Maurícia refere-se ao projeto 3R, Programa de Regularização, Recuperação e Revitalização dos empreendimentos de habitações populares entregues nos anos 90, entre os quais estão os conjuntos do projeto Prover (Programa de Verticalização de Favelas), nome com o qual a gestão José Serra tentou rebatizar o Cingapura, sem sucesso – todo mundo continua chamando pelo nome antigo.
As obras são coordenadas pela Secretaria Municipal da Habitação e incluem pintura, paisagismo, criação de áreas de lazer e cobertura nas garagens, com o objetivo de revitalizar os conjuntos e comercializá-los. O projeto inicial do Cingapura previa que os moradores tivessem apenas um Termo de Permissão de Uso (TPU) dos imóveis, mas a inadimplência no pagamento das taxas de TPU (que no Cingapura-Goiti custa R$ 57 por mês), a degradação das áreas de lazer e a comercialização informal desses imóveis levou a Secretaria da Habitação a optar por vendê-los. O valor das unidades do conjunto Goiti ainda não foi definido, mas os apartamentos de outros Cingapuras têm sido comercializados por uma média de R$ 70 mil, com financiamento pela Caixa Econômica Federal.

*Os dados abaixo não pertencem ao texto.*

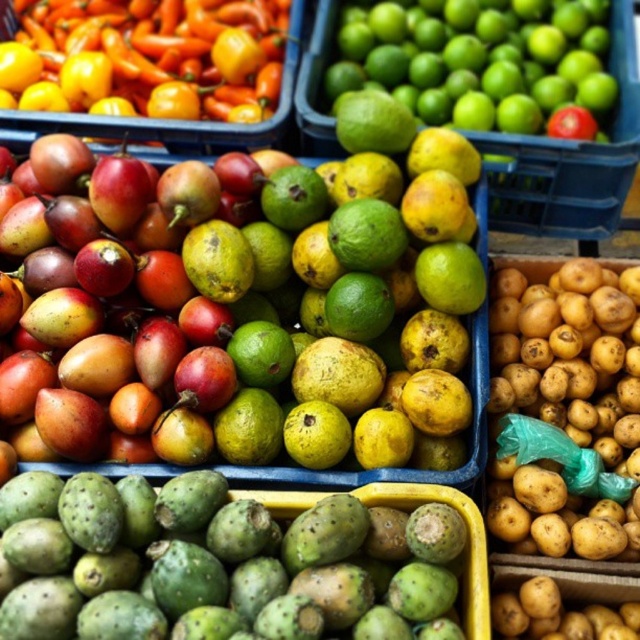 Question: Which of the following is the closest to the observer?

Choices:
 (A) green matte limes at upper right
 (B) green prickly at bottom left

Answer: (B)

Question: In this image, where is green prickly at bottom left located relative to smooth orange peppers at upper left?

Choices:
 (A) above
 (B) below

Answer: (B)

Question: Which object is farther from the camera taking this photo?

Choices:
 (A) green prickly at bottom left
 (B) red matte tomato at upper right
 (C) smooth orange peppers at upper left
 (D) green matte limes at upper right

Answer: (C)

Question: Is the position of green matte lime at upper right less distant than that of smooth orange peppers at upper left?

Choices:
 (A) yes
 (B) no

Answer: (A)

Question: Does green prickly at bottom left appear on the left side of smooth orange peppers at upper left?

Choices:
 (A) yes
 (B) no

Answer: (B)

Question: Considering the real-world distances, which object is closest to the green matte limes at upper right?

Choices:
 (A) red matte tomato at upper right
 (B) green matte lime at upper right
 (C) green prickly at bottom left

Answer: (A) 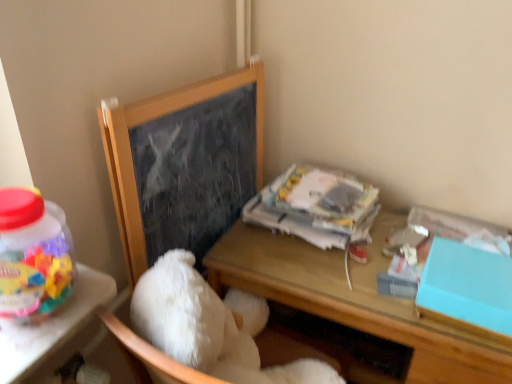 Question: Can you confirm if white fluffy teddy bear at center is bigger than wooden chalkboard at upper left?

Choices:
 (A) yes
 (B) no

Answer: (A)

Question: Is white fluffy teddy bear at center to the right of wooden chalkboard at upper left from the viewer's perspective?

Choices:
 (A) no
 (B) yes

Answer: (B)

Question: Is white fluffy teddy bear at center outside of wooden chalkboard at upper left?

Choices:
 (A) no
 (B) yes

Answer: (B)

Question: Is white fluffy teddy bear at center oriented towards wooden chalkboard at upper left?

Choices:
 (A) yes
 (B) no

Answer: (B)

Question: Would you consider white fluffy teddy bear at center to be distant from wooden chalkboard at upper left?

Choices:
 (A) yes
 (B) no

Answer: (B)

Question: From the image's perspective, relative to teal matte box at right, is wooden desk at center above or below?

Choices:
 (A) above
 (B) below

Answer: (B)

Question: Which is correct: wooden desk at center is inside teal matte box at right, or outside of it?

Choices:
 (A) outside
 (B) inside

Answer: (A)

Question: Is wooden desk at center to the left or to the right of teal matte box at right in the image?

Choices:
 (A) left
 (B) right

Answer: (A)

Question: Considering the positions of wooden desk at center and teal matte box at right in the image, is wooden desk at center bigger or smaller than teal matte box at right?

Choices:
 (A) small
 (B) big

Answer: (B)

Question: Would you say white fluffy teddy bear at center is inside or outside wooden chalkboard at upper left?

Choices:
 (A) outside
 (B) inside

Answer: (A)

Question: Looking at the image, does white fluffy teddy bear at center seem bigger or smaller compared to wooden chalkboard at upper left?

Choices:
 (A) small
 (B) big

Answer: (B)

Question: From a real-world perspective, is white fluffy teddy bear at center positioned above or below wooden chalkboard at upper left?

Choices:
 (A) above
 (B) below

Answer: (B)

Question: Is point [284, 370] closer or farther from the camera than point [200, 187]?

Choices:
 (A) farther
 (B) closer

Answer: (B)

Question: Is teal matte box at right bigger or smaller than white paper at upper right?

Choices:
 (A) small
 (B) big

Answer: (A)

Question: From a real-world perspective, is teal matte box at right above or below white paper at upper right?

Choices:
 (A) above
 (B) below

Answer: (B) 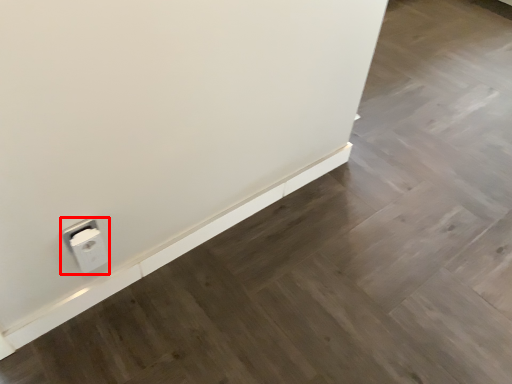 Question: From the image's perspective, considering the relative positions of power plugs and sockets (annotated by the red box) and ledge in the image provided, where is power plugs and sockets (annotated by the red box) located with respect to the staircase?

Choices:
 (A) above
 (B) below

Answer: (B) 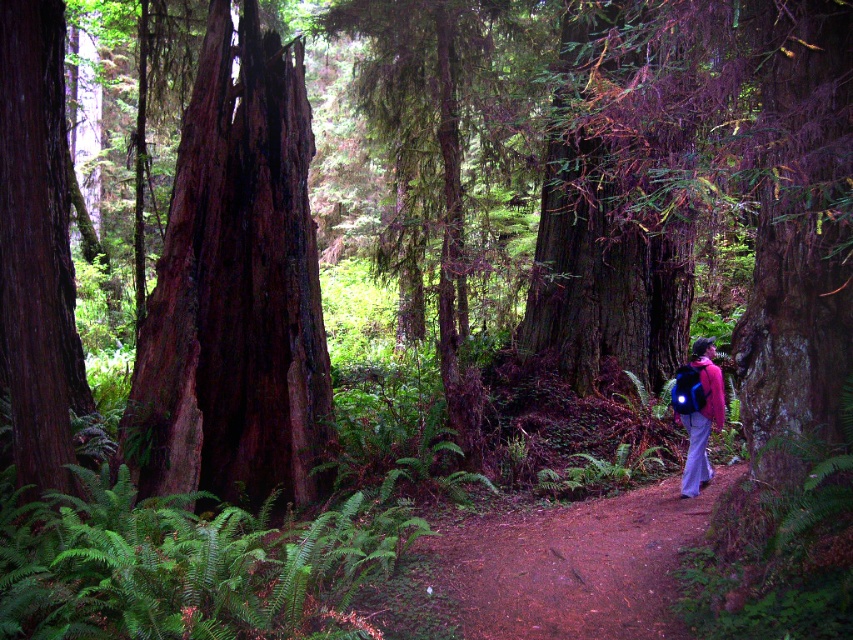 Between green leafy fern at lower left and dark brown bark tree at center, which one appears on the left side from the viewer's perspective?

From the viewer's perspective, green leafy fern at lower left appears more on the left side.

Can you confirm if green leafy fern at lower left is bigger than dark brown bark tree at center?

No.

Where is `green leafy fern at lower left`? This screenshot has width=853, height=640. green leafy fern at lower left is located at coordinates (189, 564).

Is brown dirt path at center positioned behind matte pink jacket at center?

No, brown dirt path at center is closer to the viewer.

Describe the element at coordinates (550, 570) in the screenshot. I see `brown dirt path at center` at that location.

Between point (613, 557) and point (699, 371), which one is positioned in front?

Point (613, 557) is in front.

Locate an element on the screen. This screenshot has height=640, width=853. brown dirt path at center is located at coordinates (550, 570).

Between point (96, 596) and point (402, 605), which one is positioned behind?

Positioned behind is point (402, 605).

Which of these two, green leafy fern at lower left or brown dirt path at center, stands shorter?

brown dirt path at center

Where is `green leafy fern at lower left`? green leafy fern at lower left is located at coordinates (189, 564). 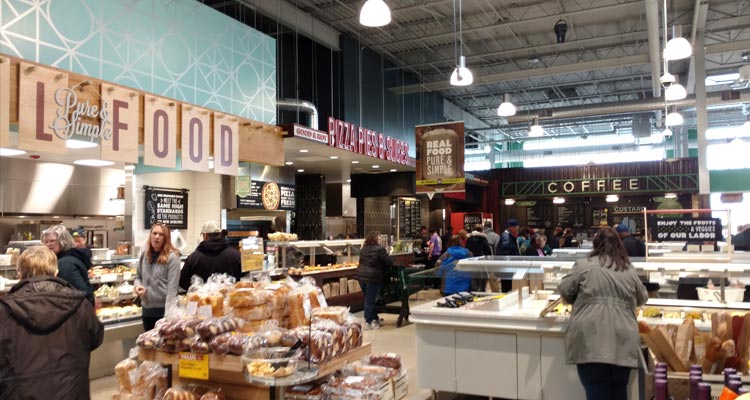 The width and height of the screenshot is (750, 400). In order to click on deli counter display case, left side in this screenshot , I will do `click(112, 290)`.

“O Cingapura foi uma evolução do que começamos na gestão da [Luíza] Erundina”, explica o urbanista Nabil Bonduki, que trabalhou na Secretaria Municipal da Habitação durante o mandato da ex-prefeita, de 1988 a 1993. Nabil conta que coordenou projetos de urbanização das favelas de São Paulo na época. “Quando a urbanização era inviável, desenvolvemos a solução de verticalização das favelas, com a construção de conjuntos habitacionais”, conta o urbanista.
“Mas quando o Maluf assumiu, em 94, ele parou com a urbanização e só levou a verticalização adiante, criando o projeto Cingapura”, conclui. “Como esses blocos eram construídos sem nenhum planejamento de desenvolvimento econômico da região e sem a capacitação profissional de seus moradores, acabou sendo muito comum a comercialização dos imóveis”, avalia.
Maurícia integra a parcela de moradores do Cingapura Goiti que não adquiriram o TPU originalmente. Ela comprou o seu em 2002 por R$ 14 mil. “Para passar o TPU para o nome do novo proprietário, a gente faz um contrato ‘de gaveta’, reconhece firma e leva na Central de Habitação”, explicou.
Em uma das primeiras negociatas desse tipo feitas no Cingapura Goiti, no final de 1999, o antigo permissionário preparou um contrato de venda com a ajuda de um amigo advogado. Esse contrato virou o modelo usado em negociações dali para frente e é o mesmo até hoje, os moradores só mudam os nomes, imprimem e assinam.
“No começo, teve gente que vendia o apartamento por 2, 4 mil reais”, conta Maurícia. Na minha primeira visita, em maio de 2012, as unidades à venda no Cingapura-Goiti já tinham saltado para R$ 80 mil. Na última, em julho de 2012, o preço já batia a marca dos R$ 150 mil.
Parte dessa valorização aconteceu pelos novos equipamentos públicos do entorno. Quando foi entregue, o Cingapura Goiti ficava separado do metrô Corinthians-Itaquera por um lixão e era cercado por uma antiga linha de trem, que em 2002 foi desativada para a construção da Radial Leste. Em 2000 a estação de linha vermelha do metrô ganhou um Poupatempo e em 2007 o lixão foi removido para a construção do Shopping Itaquera. “Mas nada valorizou isso aqui tanto como esse estádio aí, ainda mais com a Copa”, afirma Maurícia.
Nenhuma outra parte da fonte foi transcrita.